Start of Block
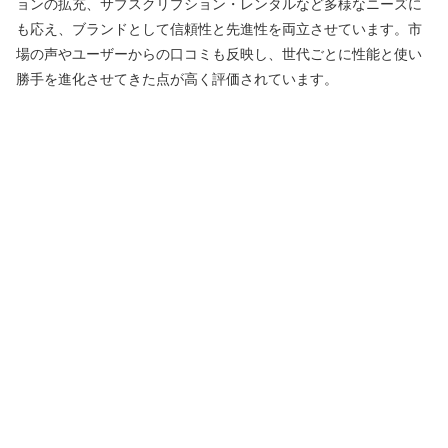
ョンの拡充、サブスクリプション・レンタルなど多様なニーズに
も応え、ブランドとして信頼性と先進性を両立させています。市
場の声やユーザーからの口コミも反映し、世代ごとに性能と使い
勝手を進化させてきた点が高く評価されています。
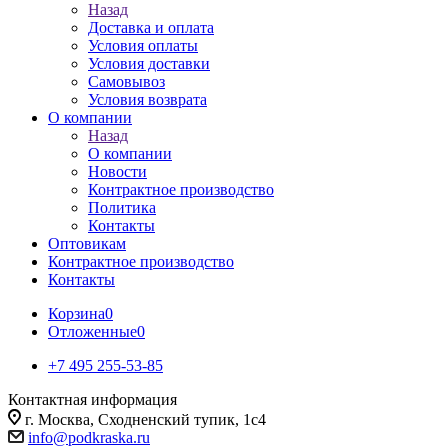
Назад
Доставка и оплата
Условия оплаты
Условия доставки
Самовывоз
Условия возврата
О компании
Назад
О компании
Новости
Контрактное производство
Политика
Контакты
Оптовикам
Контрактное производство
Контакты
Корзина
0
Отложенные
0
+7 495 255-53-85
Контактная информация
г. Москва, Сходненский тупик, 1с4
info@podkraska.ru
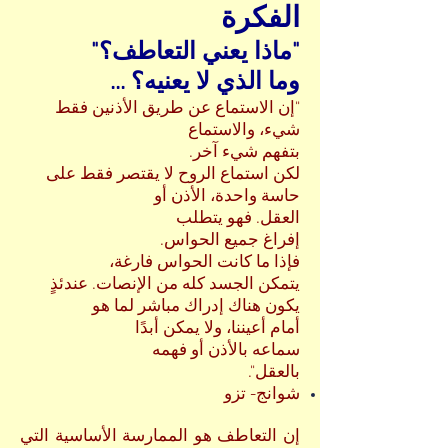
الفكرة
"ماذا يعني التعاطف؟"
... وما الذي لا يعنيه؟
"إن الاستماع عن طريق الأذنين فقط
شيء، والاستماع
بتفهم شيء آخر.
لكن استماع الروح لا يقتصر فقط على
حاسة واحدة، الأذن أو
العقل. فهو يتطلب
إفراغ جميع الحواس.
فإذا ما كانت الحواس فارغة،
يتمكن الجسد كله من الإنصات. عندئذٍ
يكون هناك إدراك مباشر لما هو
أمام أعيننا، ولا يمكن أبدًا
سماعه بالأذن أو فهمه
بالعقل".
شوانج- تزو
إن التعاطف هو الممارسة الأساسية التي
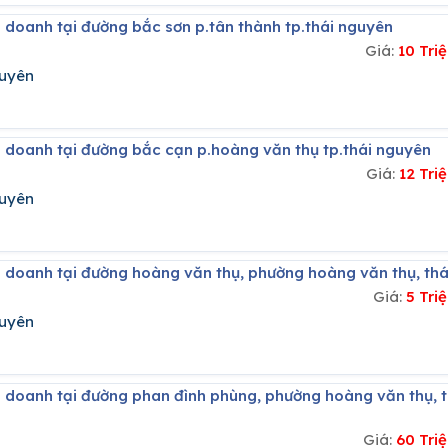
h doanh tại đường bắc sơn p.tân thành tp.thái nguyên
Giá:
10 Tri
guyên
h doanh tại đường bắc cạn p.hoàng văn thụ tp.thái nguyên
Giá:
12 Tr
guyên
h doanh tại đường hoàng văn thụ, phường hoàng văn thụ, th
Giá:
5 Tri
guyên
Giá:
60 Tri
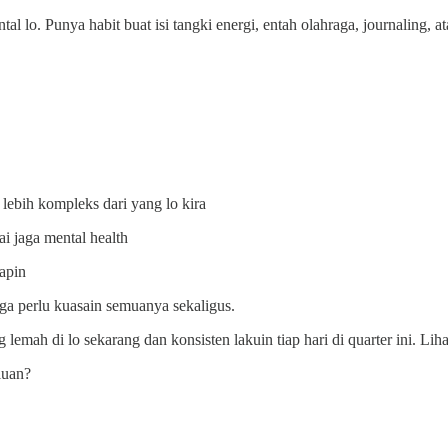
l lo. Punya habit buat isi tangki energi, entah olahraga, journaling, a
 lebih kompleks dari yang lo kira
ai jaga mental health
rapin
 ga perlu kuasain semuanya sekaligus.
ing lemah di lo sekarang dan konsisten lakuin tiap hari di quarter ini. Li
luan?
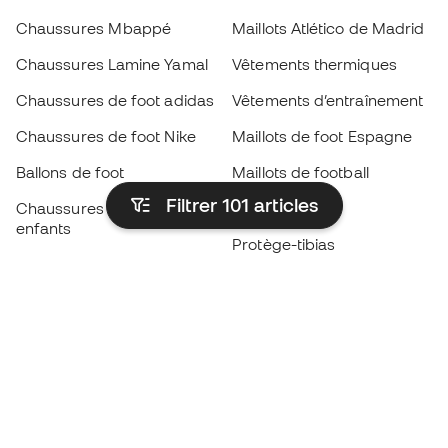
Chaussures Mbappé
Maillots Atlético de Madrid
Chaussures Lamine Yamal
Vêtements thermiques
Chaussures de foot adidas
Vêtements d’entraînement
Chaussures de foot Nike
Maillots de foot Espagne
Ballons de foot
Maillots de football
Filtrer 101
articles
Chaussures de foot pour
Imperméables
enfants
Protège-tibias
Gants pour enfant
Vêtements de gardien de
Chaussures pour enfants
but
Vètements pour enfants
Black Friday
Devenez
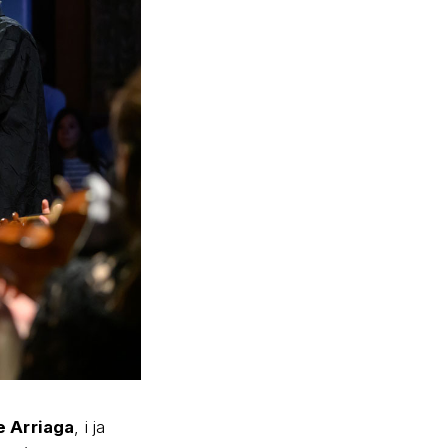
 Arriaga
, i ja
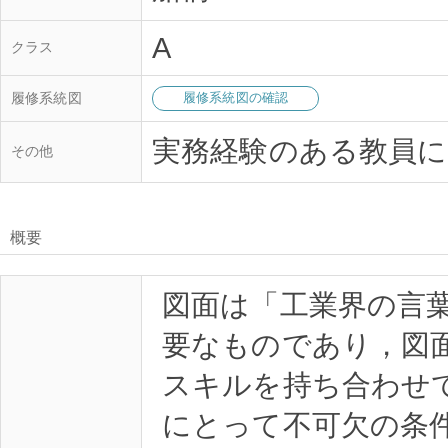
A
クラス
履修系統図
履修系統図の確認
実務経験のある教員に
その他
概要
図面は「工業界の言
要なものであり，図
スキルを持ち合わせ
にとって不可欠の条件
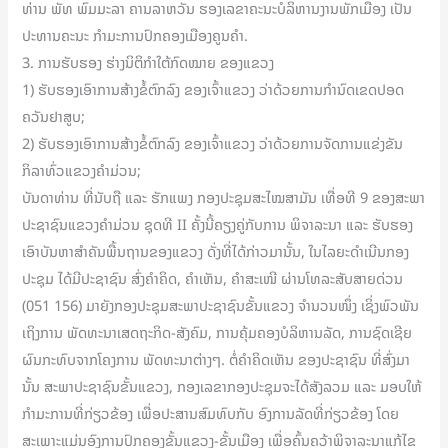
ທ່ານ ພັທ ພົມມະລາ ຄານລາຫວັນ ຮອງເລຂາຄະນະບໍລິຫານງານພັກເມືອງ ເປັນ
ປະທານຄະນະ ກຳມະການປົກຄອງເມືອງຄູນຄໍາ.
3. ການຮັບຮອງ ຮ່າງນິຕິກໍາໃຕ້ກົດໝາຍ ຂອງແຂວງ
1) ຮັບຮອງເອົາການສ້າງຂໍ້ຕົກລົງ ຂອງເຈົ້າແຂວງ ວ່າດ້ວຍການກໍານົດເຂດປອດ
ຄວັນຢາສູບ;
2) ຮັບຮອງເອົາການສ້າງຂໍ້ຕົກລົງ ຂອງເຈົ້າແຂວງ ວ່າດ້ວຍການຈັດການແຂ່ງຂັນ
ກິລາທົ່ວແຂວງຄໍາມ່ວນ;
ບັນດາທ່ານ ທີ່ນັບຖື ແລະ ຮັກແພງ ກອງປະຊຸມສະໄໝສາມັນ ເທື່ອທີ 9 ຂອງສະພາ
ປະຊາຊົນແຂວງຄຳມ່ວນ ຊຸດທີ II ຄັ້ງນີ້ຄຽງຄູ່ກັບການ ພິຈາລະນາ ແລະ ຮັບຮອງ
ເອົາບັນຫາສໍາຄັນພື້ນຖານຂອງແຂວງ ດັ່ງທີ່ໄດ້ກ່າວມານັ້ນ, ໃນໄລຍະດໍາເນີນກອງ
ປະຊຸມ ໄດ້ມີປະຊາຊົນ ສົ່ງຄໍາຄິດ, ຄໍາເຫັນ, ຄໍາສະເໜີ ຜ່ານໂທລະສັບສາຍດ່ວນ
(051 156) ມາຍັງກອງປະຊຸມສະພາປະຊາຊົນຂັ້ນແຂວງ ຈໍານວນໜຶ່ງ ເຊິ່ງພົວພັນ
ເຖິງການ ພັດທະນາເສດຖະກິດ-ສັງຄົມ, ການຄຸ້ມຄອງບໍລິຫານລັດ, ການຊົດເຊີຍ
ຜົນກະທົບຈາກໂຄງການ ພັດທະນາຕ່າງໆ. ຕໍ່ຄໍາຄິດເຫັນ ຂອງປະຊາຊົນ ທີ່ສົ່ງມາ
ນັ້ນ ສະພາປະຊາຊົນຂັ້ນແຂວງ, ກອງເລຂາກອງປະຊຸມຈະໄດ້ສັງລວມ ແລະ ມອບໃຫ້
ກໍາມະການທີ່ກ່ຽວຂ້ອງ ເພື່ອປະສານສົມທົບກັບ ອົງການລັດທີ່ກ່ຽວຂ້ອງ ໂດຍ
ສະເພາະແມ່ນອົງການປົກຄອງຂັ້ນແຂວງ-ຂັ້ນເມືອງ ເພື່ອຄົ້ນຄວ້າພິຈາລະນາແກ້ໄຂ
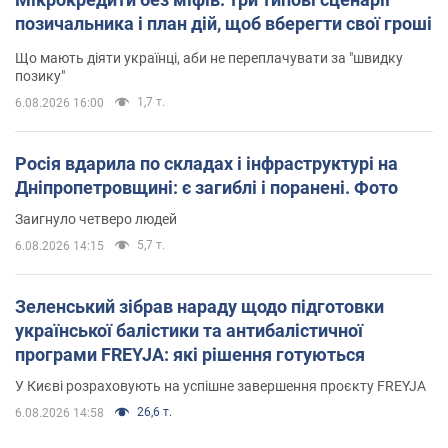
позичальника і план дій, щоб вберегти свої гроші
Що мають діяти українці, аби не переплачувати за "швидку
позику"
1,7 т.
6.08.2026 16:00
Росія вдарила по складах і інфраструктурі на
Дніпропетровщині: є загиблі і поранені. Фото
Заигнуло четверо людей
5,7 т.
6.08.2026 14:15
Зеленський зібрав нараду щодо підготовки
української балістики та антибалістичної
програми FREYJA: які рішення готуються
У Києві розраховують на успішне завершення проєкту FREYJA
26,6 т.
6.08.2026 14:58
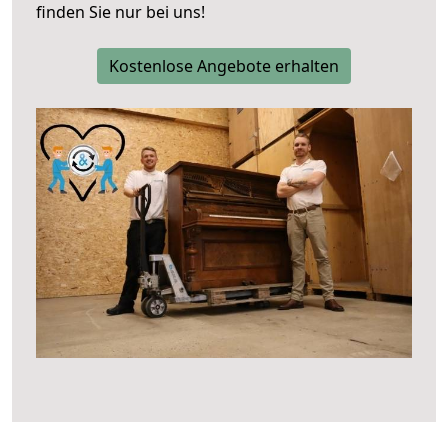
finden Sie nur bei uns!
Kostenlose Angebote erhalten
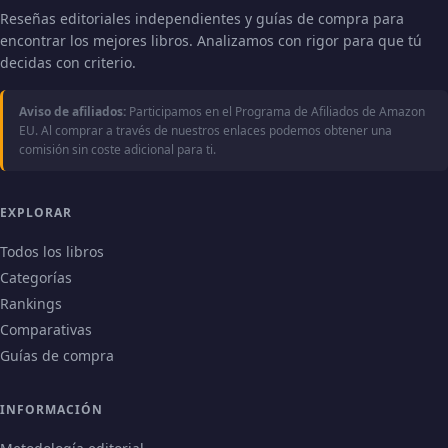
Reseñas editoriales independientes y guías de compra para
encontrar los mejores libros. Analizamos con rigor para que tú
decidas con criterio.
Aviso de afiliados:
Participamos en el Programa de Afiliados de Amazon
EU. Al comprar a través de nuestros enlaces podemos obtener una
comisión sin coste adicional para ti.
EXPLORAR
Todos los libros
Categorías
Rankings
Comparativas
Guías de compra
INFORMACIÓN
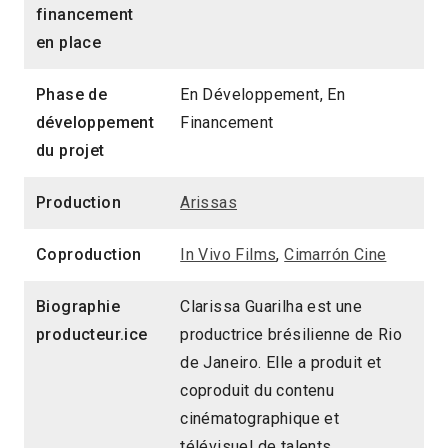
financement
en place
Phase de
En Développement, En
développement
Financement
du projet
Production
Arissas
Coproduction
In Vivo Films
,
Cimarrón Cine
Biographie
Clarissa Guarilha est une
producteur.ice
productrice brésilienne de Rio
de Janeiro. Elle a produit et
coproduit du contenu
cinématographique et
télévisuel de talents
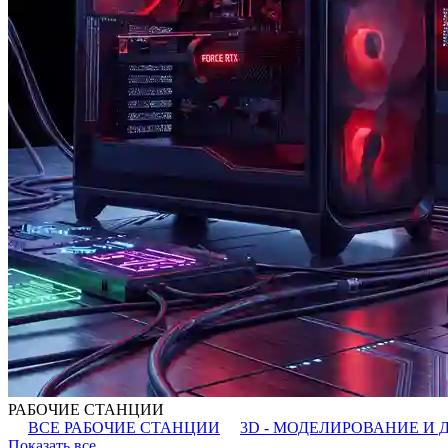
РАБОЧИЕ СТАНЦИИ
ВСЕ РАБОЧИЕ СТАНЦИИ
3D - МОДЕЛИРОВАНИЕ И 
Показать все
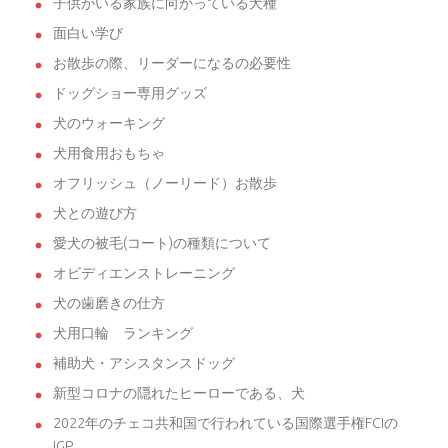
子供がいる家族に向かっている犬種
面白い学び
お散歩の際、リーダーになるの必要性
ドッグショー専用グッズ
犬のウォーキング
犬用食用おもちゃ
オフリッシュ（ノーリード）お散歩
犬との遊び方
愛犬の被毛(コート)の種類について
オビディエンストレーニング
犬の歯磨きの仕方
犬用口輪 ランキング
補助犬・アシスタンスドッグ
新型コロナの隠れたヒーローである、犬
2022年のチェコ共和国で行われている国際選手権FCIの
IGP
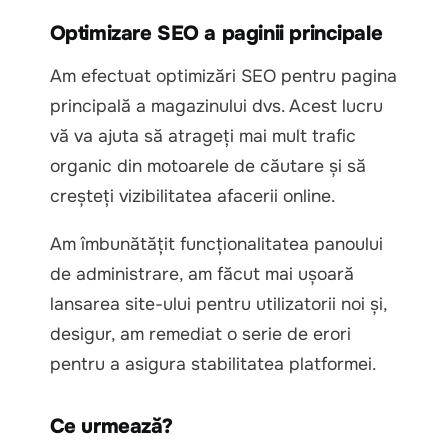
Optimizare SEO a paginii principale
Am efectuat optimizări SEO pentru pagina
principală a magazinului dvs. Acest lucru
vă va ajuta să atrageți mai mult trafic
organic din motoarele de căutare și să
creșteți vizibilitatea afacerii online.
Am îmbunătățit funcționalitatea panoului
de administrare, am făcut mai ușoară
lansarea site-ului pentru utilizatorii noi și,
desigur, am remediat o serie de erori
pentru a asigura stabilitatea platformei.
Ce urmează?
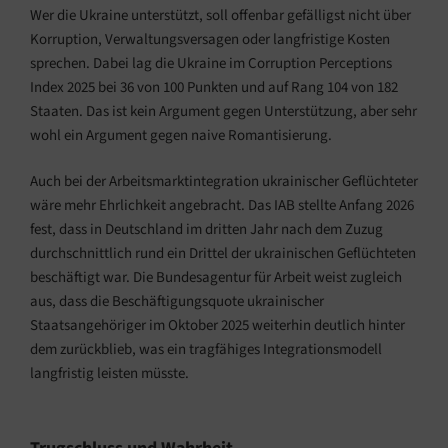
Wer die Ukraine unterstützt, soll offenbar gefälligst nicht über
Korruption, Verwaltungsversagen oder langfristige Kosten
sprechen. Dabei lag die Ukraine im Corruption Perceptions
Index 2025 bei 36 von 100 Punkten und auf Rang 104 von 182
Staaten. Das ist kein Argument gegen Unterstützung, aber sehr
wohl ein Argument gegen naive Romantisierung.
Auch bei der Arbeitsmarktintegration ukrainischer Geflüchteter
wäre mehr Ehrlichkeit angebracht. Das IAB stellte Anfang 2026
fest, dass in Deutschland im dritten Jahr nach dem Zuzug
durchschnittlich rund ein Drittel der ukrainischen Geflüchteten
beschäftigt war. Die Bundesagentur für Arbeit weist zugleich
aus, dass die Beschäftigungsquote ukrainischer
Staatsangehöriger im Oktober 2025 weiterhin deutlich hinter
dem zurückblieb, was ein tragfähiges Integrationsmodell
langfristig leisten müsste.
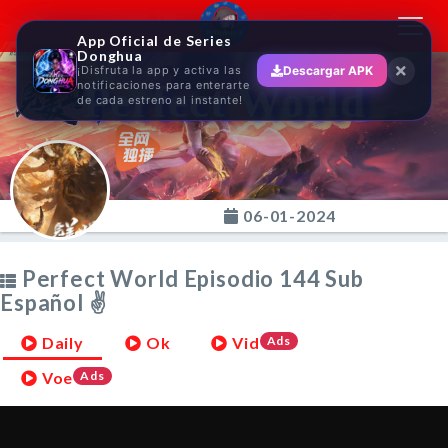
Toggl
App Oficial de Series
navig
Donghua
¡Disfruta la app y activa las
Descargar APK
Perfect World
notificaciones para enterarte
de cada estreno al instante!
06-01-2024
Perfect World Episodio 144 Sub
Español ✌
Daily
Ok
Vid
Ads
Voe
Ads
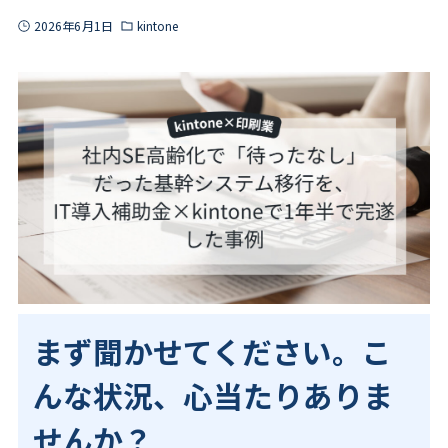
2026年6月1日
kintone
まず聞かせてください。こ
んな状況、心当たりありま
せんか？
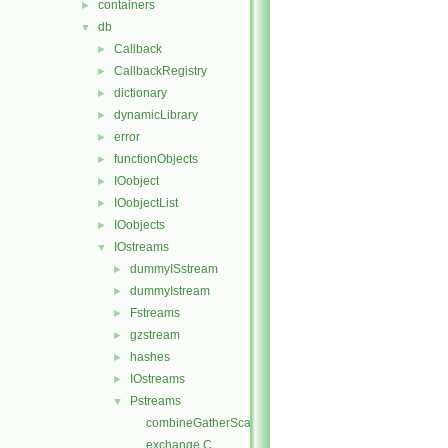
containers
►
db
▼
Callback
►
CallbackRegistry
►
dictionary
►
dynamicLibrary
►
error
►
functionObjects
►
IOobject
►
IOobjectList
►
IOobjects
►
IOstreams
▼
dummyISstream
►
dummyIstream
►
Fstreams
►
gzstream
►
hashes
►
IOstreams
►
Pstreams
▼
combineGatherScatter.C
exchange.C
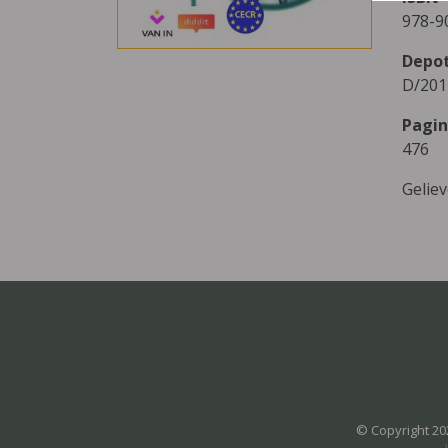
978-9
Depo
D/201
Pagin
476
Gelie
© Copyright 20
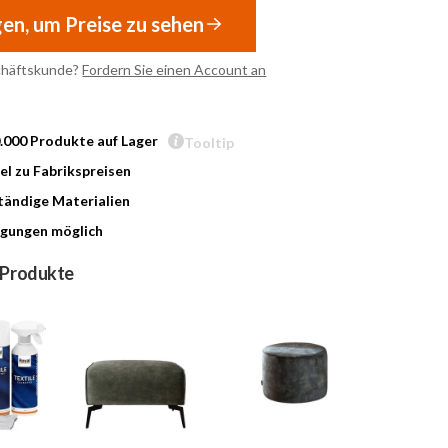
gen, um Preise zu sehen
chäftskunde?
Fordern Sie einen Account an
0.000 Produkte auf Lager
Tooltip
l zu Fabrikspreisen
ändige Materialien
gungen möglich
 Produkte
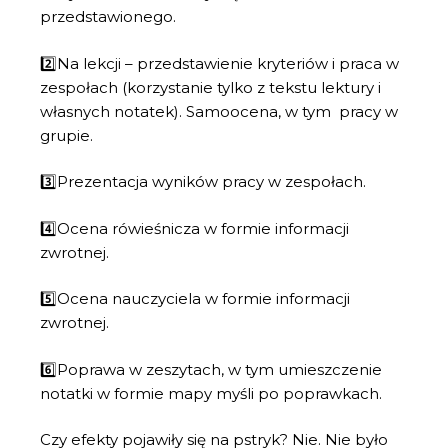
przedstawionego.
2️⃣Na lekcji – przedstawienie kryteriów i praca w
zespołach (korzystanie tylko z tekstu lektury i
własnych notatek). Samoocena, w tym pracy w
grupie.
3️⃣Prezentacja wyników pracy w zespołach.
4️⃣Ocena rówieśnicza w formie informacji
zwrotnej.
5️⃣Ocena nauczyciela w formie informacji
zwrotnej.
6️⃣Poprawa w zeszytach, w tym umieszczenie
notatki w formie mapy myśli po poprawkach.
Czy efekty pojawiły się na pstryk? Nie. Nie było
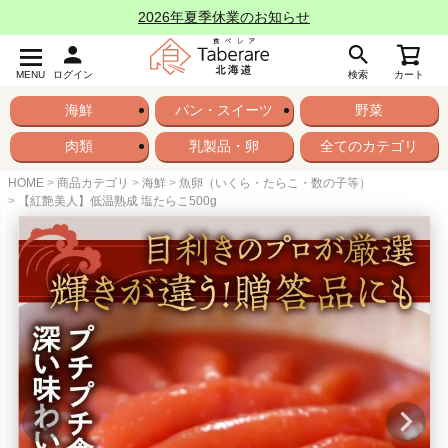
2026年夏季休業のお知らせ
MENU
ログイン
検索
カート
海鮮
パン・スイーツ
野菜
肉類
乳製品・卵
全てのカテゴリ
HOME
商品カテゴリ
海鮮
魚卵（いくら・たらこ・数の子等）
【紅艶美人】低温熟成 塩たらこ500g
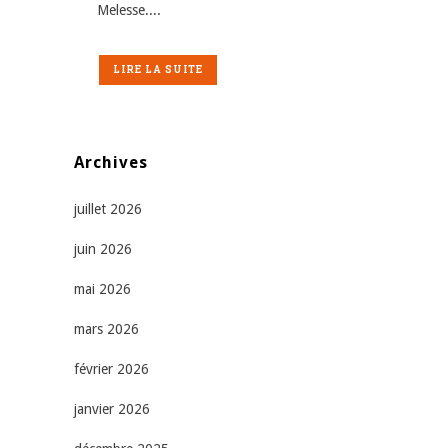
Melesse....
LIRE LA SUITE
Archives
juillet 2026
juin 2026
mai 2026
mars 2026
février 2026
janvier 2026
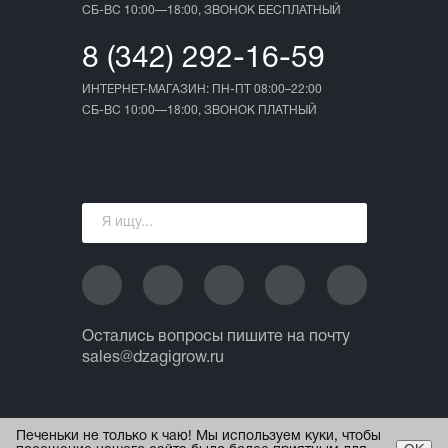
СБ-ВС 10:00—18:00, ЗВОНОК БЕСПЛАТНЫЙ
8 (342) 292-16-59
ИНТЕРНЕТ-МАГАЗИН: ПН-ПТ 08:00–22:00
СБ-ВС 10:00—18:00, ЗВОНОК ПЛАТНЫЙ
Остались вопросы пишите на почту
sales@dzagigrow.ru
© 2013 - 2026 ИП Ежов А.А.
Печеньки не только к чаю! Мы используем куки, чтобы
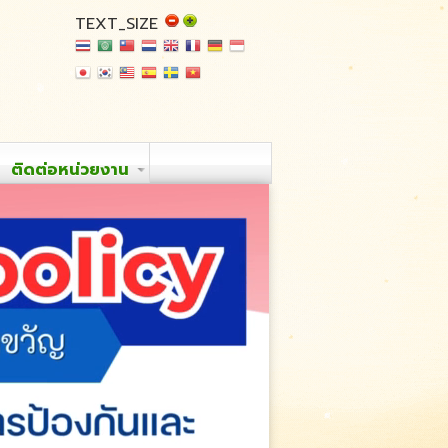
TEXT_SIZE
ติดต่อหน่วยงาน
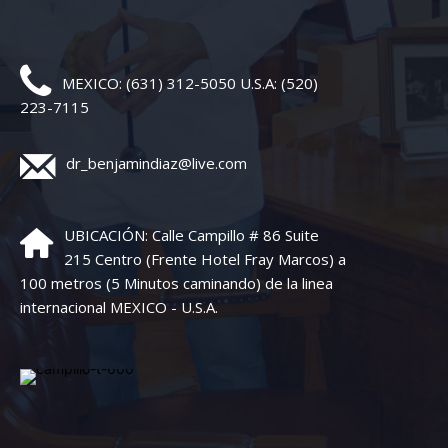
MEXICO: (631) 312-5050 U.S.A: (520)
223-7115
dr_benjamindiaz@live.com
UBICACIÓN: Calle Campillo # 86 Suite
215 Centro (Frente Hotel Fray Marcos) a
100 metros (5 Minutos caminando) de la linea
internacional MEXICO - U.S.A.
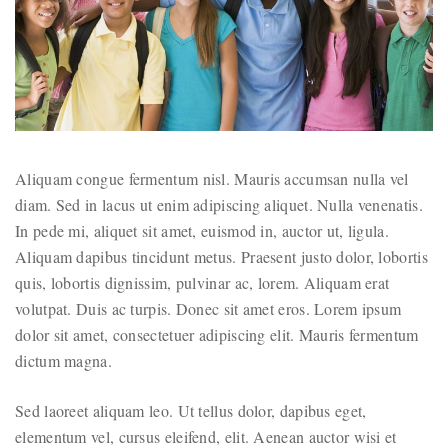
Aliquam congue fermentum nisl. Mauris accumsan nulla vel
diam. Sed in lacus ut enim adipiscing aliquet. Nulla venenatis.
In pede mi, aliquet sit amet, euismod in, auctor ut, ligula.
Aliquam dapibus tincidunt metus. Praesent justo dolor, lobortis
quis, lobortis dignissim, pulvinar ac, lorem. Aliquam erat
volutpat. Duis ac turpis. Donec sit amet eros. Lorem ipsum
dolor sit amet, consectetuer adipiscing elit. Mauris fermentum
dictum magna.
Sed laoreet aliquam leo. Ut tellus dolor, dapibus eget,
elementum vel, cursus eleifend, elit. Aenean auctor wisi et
End of Block
WORK TASK. Return exactly the lines of the material above, starting at the line containing "も応え、ブランドとして信頼性と先進性を両立させています。市" and finishing at the line containing "Black Friday", without any pictures.

EXERCISE RESPONSE.
も応え、ブランドとして信頼性と先進性を両立させています。市
場の声やユーザーからの口コミも反映し、世代ごとに性能と使い
勝手を進化させてきた点が高く評価されています。
Назад
Доставка и оплата
Условия оплаты
Условия доставки
Самовывоз
Условия возврата
О компании
Назад
О компании
Новости
Контрактное производство
Политика
Контакты
Оптовикам
Контрактное производство
Контакты
Корзина
0
Отложенные
0
+7 495 255-53-85
Контактная информация
г. Москва, Сходненский тупик, 1с4
info@podkraska.ru
الفكرة
"ماذا يعني التعاطف؟"
... وما الذي لا يعنيه؟
"إن الاستماع عن طريق الأذنين فقط
شيء، والاستماع
بتفهم شيء آخر.
لكن استماع الروح لا يقتصر فقط على
حاسة واحدة، الأذن أو
العقل. فهو يتطلب
إفراغ جميع الحواس.
فإذا ما كانت الحواس فارغة،
يتمكن الجسد كله من الإنصات. عندئذٍ
يكون هناك إدراك مباشر لما هو
أمام أعيننا، ولا يمكن أبدًا
سماعه بالأذن أو فهمه
بالعقل".
شوانج- تزو
إن التعاطف هو الممارسة الأساسية التي
h doanh tại đường bắc sơn p.tân thành tp.thái nguyên
Giá:
10 Tri
guyên
h doanh tại đường bắc cạn p.hoàng văn thụ tp.thái nguyên
Giá:
12 Tr
guyên
h doanh tại đường hoàng văn thụ, phường hoàng văn thụ, th
Giá:
5 Tri
guyên
Giá:
60 Tri
l lo. Punya habit buat isi tangki energi, entah olahraga, journaling, a
 lebih kompleks dari yang lo kira
ai jaga mental health
rapin
 ga perlu kuasain semuanya sekaligus.
ing lemah di lo sekarang dan konsisten lakuin tiap hari di quarter ini. Li
luan?
Chaussures Mbappé
Maillots Atlético de Madrid
Chaussures Lamine Yamal
Vêtements thermiques
Chaussures de foot adidas
Vêtements d’entraînement
Chaussures de foot Nike
Maillots de foot Espagne
Ballons de foot
Maillots de football
Filtrer 101
articles
Chaussures de foot pour
Imperméables
enfants
Protège-tibias
Gants pour enfant
Vêtements de gardien de
Chaussures pour enfants
but
Vètements pour enfants
Black Friday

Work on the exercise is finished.